Helping your child to practice counting with money and calculating money will boost their math confidence. As they get better with adding up money and identifying coin value, increase the difficulty of the tasks that you give them. For example, this exciting money egg game you can make out of old plastic eggs.

Things you will need

  • Some change in smaller denominations
  • Permanent marker or crayons
  • Some plastic Easter eggs

Playing the game:

Gather your old Easter eggs, and write on each egg the amount that your child is to put inside the egg. For example, get one egg and write 50 cents with the permanent marker. This means that your child will have to count out the number of coins written on the egg, and add it to the egg. Your children will enjoy playing around with Easter eggs in a time that isn’t the season for Easter egg hunts, and they will also learn to recognize what different amounts of money look like when written in figures, and when counted out. After adding the correct amount of coins to each egg, encourage your kids to randomly add more coins, and then empty the eggs one by one.
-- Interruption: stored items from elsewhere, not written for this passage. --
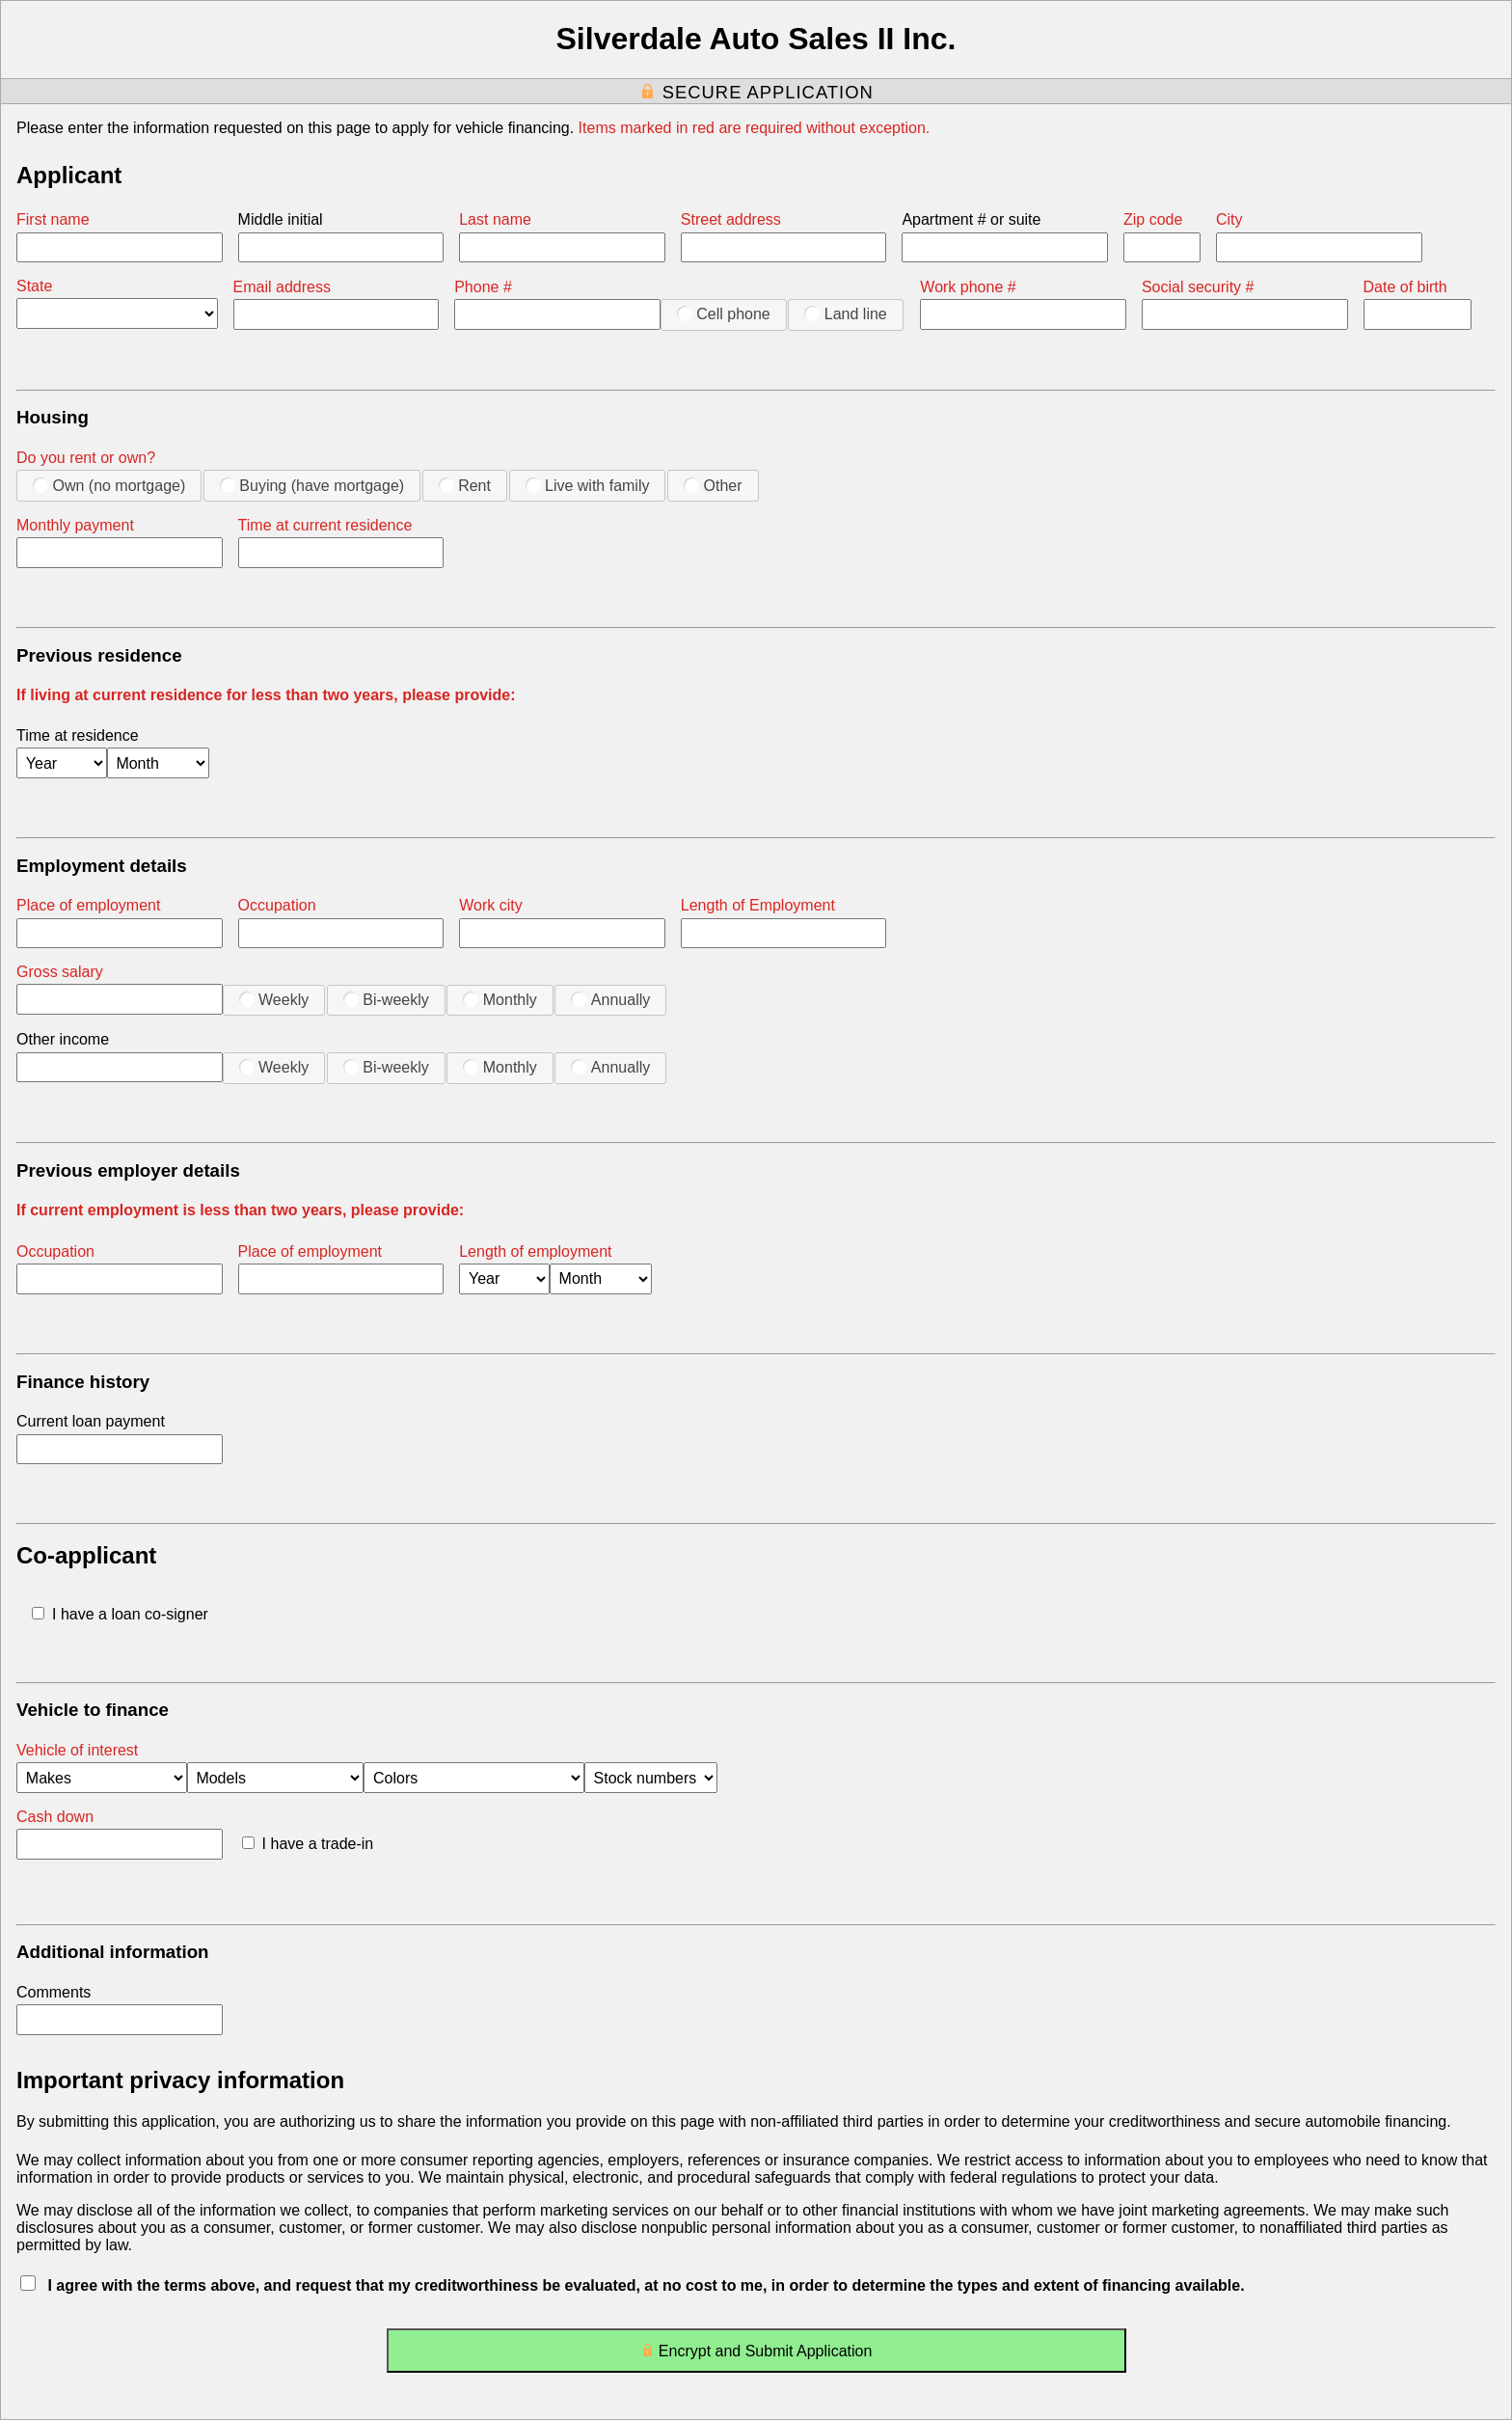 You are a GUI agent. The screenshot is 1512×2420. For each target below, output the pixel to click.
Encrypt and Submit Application (756, 2355)
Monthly (499, 999)
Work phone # (967, 287)
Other (713, 485)
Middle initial (280, 219)
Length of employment (535, 1251)
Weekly (274, 999)
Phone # (483, 287)
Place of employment (88, 905)
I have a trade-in (308, 1843)
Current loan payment (90, 1421)
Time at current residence (325, 525)
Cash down (55, 1816)
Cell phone (723, 313)
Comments (53, 1992)
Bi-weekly (386, 999)
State (34, 286)
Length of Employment (758, 905)
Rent (465, 485)
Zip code (1152, 219)
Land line (845, 313)
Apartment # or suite (971, 219)
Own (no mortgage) (109, 485)
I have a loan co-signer (120, 1614)
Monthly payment (75, 525)
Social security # (1198, 287)
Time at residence (77, 735)
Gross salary (59, 972)
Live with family (588, 485)
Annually (610, 999)
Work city (490, 905)
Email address (282, 287)
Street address (731, 219)
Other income (62, 1039)
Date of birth (1405, 287)
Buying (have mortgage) (312, 485)
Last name (495, 219)
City (1229, 219)
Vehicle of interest (77, 1750)
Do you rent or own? (85, 457)
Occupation (277, 905)
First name (53, 219) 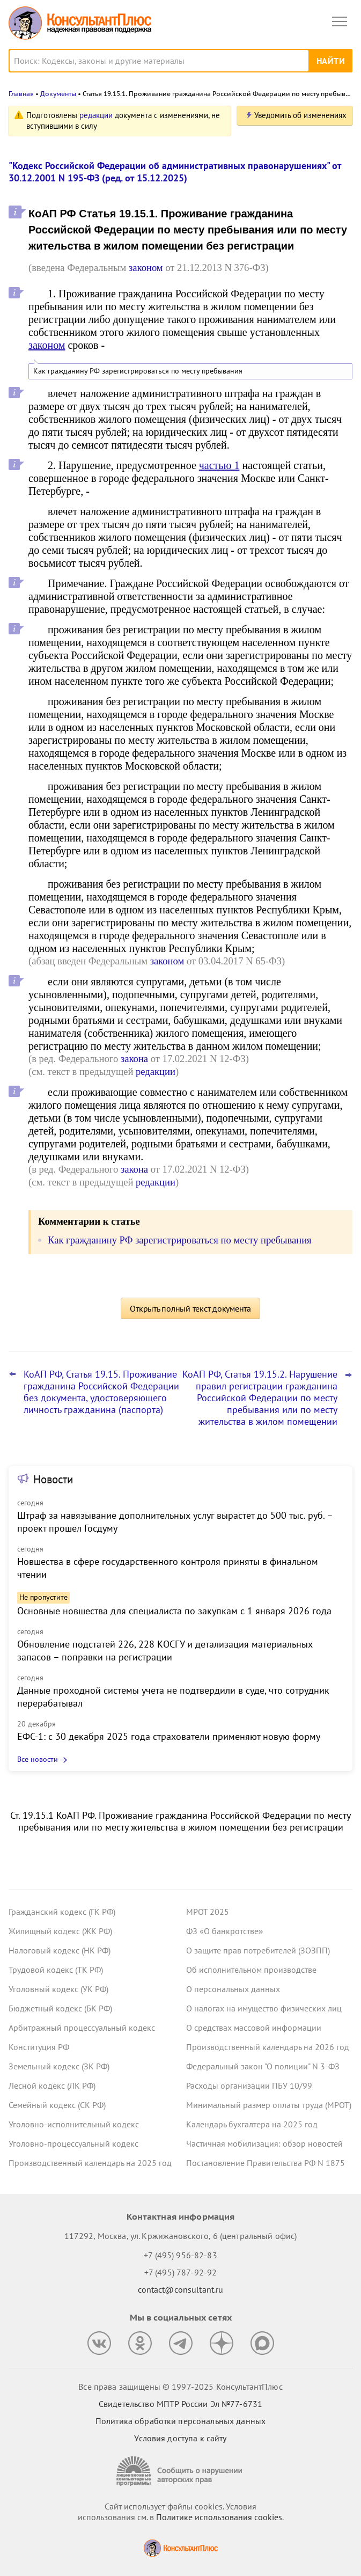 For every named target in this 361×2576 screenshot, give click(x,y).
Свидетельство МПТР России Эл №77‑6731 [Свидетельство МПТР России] (180, 2403)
Help your kids count the amount of extra change in each egg, and compare it to how much is written on the egg.

Restaurant/Cooking Comparison

It is important that you keep on pushing the boundaries of your child’s knowledge, and never stop encouraging them to learn more.  

As your kids get older, they will master the different money denominations and will be ready to learn all about the value of money, and the importance of budgeting; as well as how to budget. To encourage your child in this area, you can do this with them:

  • Take your family out for a meal. While at the restaurant, assist them in adding up the sum total of the food they ordered.
  • When you get back home, find a recipe and make a list of the ingredients you will need to recreate the meal your child ordered at the restaurant.
  • Go to the store with your child, and buy the necessary ingredients for your meal; making sure to note down the price of each ingredient.
  • When you get back home, add up the cost of all the ingredients you bought for your home-cooked meal, and compare it to the cost of the meal your child ordered at the restaurant.
  • Cook the meal with your little one’s help, and let them judge which tastes better; the more affordable and healthier home-cooked meal, or the more expensive restaurant meal.

Teaching your child about money can be an exciting experience for both you and your little one. If you find yourself getting impatient with teaching your kids, or your children seem bored and unexcited about learning more about money, use some of these games to pick up their interest again.